Вечная и светлая память.
sergeysabsay
Есть, имхо, очевидный преемник и продолжатель: Пелевин. — ) Да, он совсем другой — но так и должно быть. Да, он ещё более пессимистичен и едок — но так и должно быть с учётом смены времён. Но он размышляет не только о человеческой судьбе, но и о судьбе общества. И он из тех немногих — как и Стругацкие, — кто не боится додумывать до конца.
mark_sist
— если человек "советуется" с книгой, учится по книгам, то может просто ему не повезло с Учителями ЖИВЫМИ?
Зачем ходить в школу, если урок можно выучить по учебнику или инету?
Учитель должен быть конкретно материализован, иначе (имхо) ничему Правильному не научиться. Да и что мешает Учителю обсудить с "учеником" ту или иную информацию, полученную из той или иной книги. Настоящий Учитель сам подбирает ученикам литературу.
Нет, господа, только живое общение даст правильный вектор Познания…
koncheev
Но так тоже нельзя! Он и его брат, и частично вы, ГШ, вы прожили бОльшую часть жизнь в СССР. И тогда даже не публично сожаления нельзя было выразить по поводу того, как "Это государство челюстей не разжимает". (Как раз-то непублично можно было говорить, что угодно. О! Как мы говорили! Как мы обличали!) Они шестидесятники, они певцы того, как советские люди стремились в Космос! Как в 60-е у людей понедельник начинался в субботу. И это так и было. Да, в 70-х все изменилось, превалировать стал о материальное, но как же так? В 60-х был тоталитарный режим — и понедельник начинался в субботу. В 70-х было чуть по-другому, но государство челюстей не разжимало. А теперь вам свободы не хватает? Свободы для чего? Все всё могут говорить.

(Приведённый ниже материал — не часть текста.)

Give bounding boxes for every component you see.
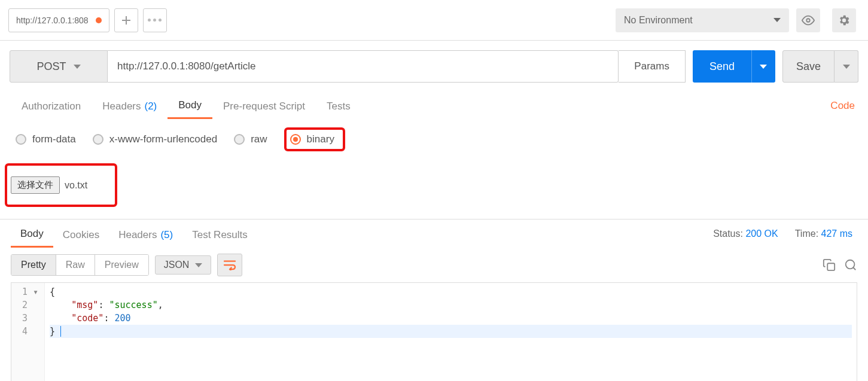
eye-icon: [802, 14, 815, 27]
resp-headers-count: (5): [160, 229, 173, 241]
request-bar: POST Params Send Save: [0, 41, 868, 92]
time-label: Time:: [795, 228, 818, 239]
radio-icon: [93, 134, 103, 145]
chevron-down-icon: [843, 65, 850, 69]
search-response-button[interactable]: [844, 258, 857, 272]
language-label: JSON: [164, 260, 190, 270]
tab-label: Tests: [327, 100, 351, 112]
tab-label: Test Results: [192, 229, 248, 241]
code-token: }: [50, 326, 55, 337]
tab-label: Cookies: [63, 229, 99, 241]
tab-label: Body: [178, 99, 202, 111]
save-button[interactable]: Save: [782, 50, 835, 83]
body-type-radios: form-data x-www-form-urlencoded raw bina…: [0, 119, 868, 160]
view-pretty-button[interactable]: Pretty: [11, 255, 56, 275]
language-select[interactable]: JSON: [155, 255, 212, 275]
resp-tab-cookies[interactable]: Cookies: [53, 221, 109, 247]
dirty-indicator: [96, 17, 102, 23]
request-tab-label: http://127.0.0.1:808: [16, 16, 89, 25]
tab-headers[interactable]: Headers (2): [92, 93, 167, 118]
radio-icon: [16, 134, 26, 145]
search-icon: [844, 258, 857, 272]
code-area: { "msg": "success", "code": 200 }: [45, 283, 857, 381]
radio-formdata[interactable]: form-data: [16, 133, 76, 145]
http-method-label: POST: [36, 60, 66, 73]
resp-tab-tests[interactable]: Test Results: [182, 221, 257, 247]
tab-label: Body: [20, 228, 44, 240]
choose-file-button[interactable]: 选择文件: [11, 176, 60, 194]
request-tabs: Authorization Headers (2) Body Pre-reque…: [0, 92, 868, 119]
status-label: Status:: [713, 228, 743, 239]
time-value: 427 ms: [821, 228, 852, 239]
resp-tab-body[interactable]: Body: [11, 220, 53, 248]
code-token: "code": [71, 313, 103, 324]
response-viewer-toolbar: Pretty Raw Preview JSON: [0, 248, 868, 282]
tab-tests[interactable]: Tests: [316, 93, 361, 118]
environment-preview-button[interactable]: [796, 8, 820, 32]
ellipsis-icon: [148, 19, 162, 22]
radio-label: form-data: [32, 133, 76, 145]
radio-xwww[interactable]: x-www-form-urlencoded: [93, 133, 217, 145]
params-button[interactable]: Params: [619, 50, 686, 83]
tab-label: Headers: [118, 229, 157, 241]
new-tab-button[interactable]: [114, 8, 138, 32]
environment-label: No Environment: [624, 15, 693, 26]
tab-authorization[interactable]: Authorization: [11, 93, 92, 118]
radio-label: binary: [307, 133, 334, 145]
radio-label: raw: [251, 133, 267, 145]
top-bar: http://127.0.0.1:808 No Environment: [0, 0, 868, 41]
tab-menu-button[interactable]: [143, 8, 167, 32]
save-dropdown-button[interactable]: [835, 50, 858, 83]
svg-point-2: [846, 260, 855, 269]
gutter: 1 ▾ 2 3 4: [11, 283, 45, 381]
radio-icon: [234, 134, 245, 145]
url-input[interactable]: [108, 50, 619, 83]
highlight-box-binary: binary: [284, 127, 345, 151]
wrap-icon: [223, 260, 236, 270]
svg-rect-1: [827, 263, 835, 270]
wrap-lines-button[interactable]: [217, 254, 242, 276]
view-mode-group: Pretty Raw Preview: [11, 254, 149, 276]
chevron-down-icon: [773, 18, 781, 22]
code-token: 200: [114, 313, 130, 324]
copy-response-button[interactable]: [823, 258, 836, 272]
settings-button[interactable]: [832, 8, 856, 32]
code-token: "success": [109, 300, 157, 310]
view-raw-button[interactable]: Raw: [56, 255, 95, 275]
code-token: {: [50, 286, 55, 297]
radio-icon-selected: [290, 134, 301, 145]
chevron-down-icon: [74, 65, 81, 69]
selected-filename: vo.txt: [65, 180, 87, 191]
svg-point-0: [806, 19, 810, 22]
environment-select[interactable]: No Environment: [616, 8, 789, 32]
send-button[interactable]: Send: [693, 50, 751, 83]
status-value: 200 OK: [745, 228, 778, 239]
code-link[interactable]: Code: [828, 93, 857, 119]
copy-icon: [823, 258, 836, 272]
highlight-box-file: 选择文件 vo.txt: [5, 163, 117, 207]
tab-prerequest[interactable]: Pre-request Script: [212, 93, 316, 118]
headers-count: (2): [145, 100, 157, 112]
tab-label: Authorization: [22, 100, 81, 112]
radio-binary[interactable]: binary: [290, 133, 334, 145]
plus-icon: [122, 16, 130, 25]
response-tabs: Body Cookies Headers (5) Test Results St…: [0, 220, 868, 248]
gear-icon: [837, 14, 851, 27]
request-tab[interactable]: http://127.0.0.1:808: [8, 8, 109, 32]
response-meta: Status: 200 OK Time: 427 ms: [713, 228, 857, 239]
tab-label: Pre-request Script: [223, 100, 305, 112]
http-method-select[interactable]: POST: [10, 50, 108, 83]
code-token: "msg": [71, 300, 98, 310]
radio-raw[interactable]: raw: [234, 133, 267, 145]
view-preview-button[interactable]: Preview: [95, 255, 148, 275]
send-dropdown-button[interactable]: [751, 50, 775, 83]
resp-tab-headers[interactable]: Headers (5): [109, 221, 182, 247]
chevron-down-icon: [195, 263, 202, 267]
response-section: Body Cookies Headers (5) Test Results St…: [0, 219, 868, 381]
tab-label: Headers: [102, 100, 141, 112]
response-code-viewer[interactable]: 1 ▾ 2 3 4 { "msg": "success", "code": 20…: [11, 282, 857, 381]
radio-label: x-www-form-urlencoded: [109, 133, 217, 145]
chevron-down-icon: [760, 65, 767, 69]
tab-body[interactable]: Body: [167, 92, 212, 119]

На закате жизни БС мог высказать все. Все, что он думал. И жаль, что это для него ничего не значило, видимо — только потому, что жизнь не стала идеальной. А она нигде не идеальна.
Когда умер Аркадий Стругацкий я заплакал, или, скорее, со мной произошло нечто, что можно охарактеризовать как «заплакал». Смерть Бориса не вызвала подобных эмоций. Он был стар, и, судя по всему, прекрасно понимал, что его стезя закончена. Нет, он делал отличные вещи, издавал журнал, общался с поклонниками и т. п. Но он стал человеком (и символом) того времени, которое безвозвратно ушло.
Знаете, это у Стругацких понедельник начинался в субботу, у советских же людей в большинстве он, как и положено, начинался в понедельник или во вторник.
В 60-х и 70-х мы понятия не имели, что живем в тоталитарном режиме. Наоборот, в глубине души мы все (и Стругацкие, я уверен) знали, что железный занавес естественен, нужен: мы здесь правильные, а они там неправильные. Стругацкие, конечно, раньше прочих стали понимать, что к чему, и где правда. Но даже в очень сильных их ранних вещах чувствуется вера (искренняя) в правильность того мира, в котором они живут. (Прочтите под этим углом зрения хоть «Хищные вещи века» или «Второе пришествие марсиан». «Далекая радуга» еще хороша. «Стажеры».)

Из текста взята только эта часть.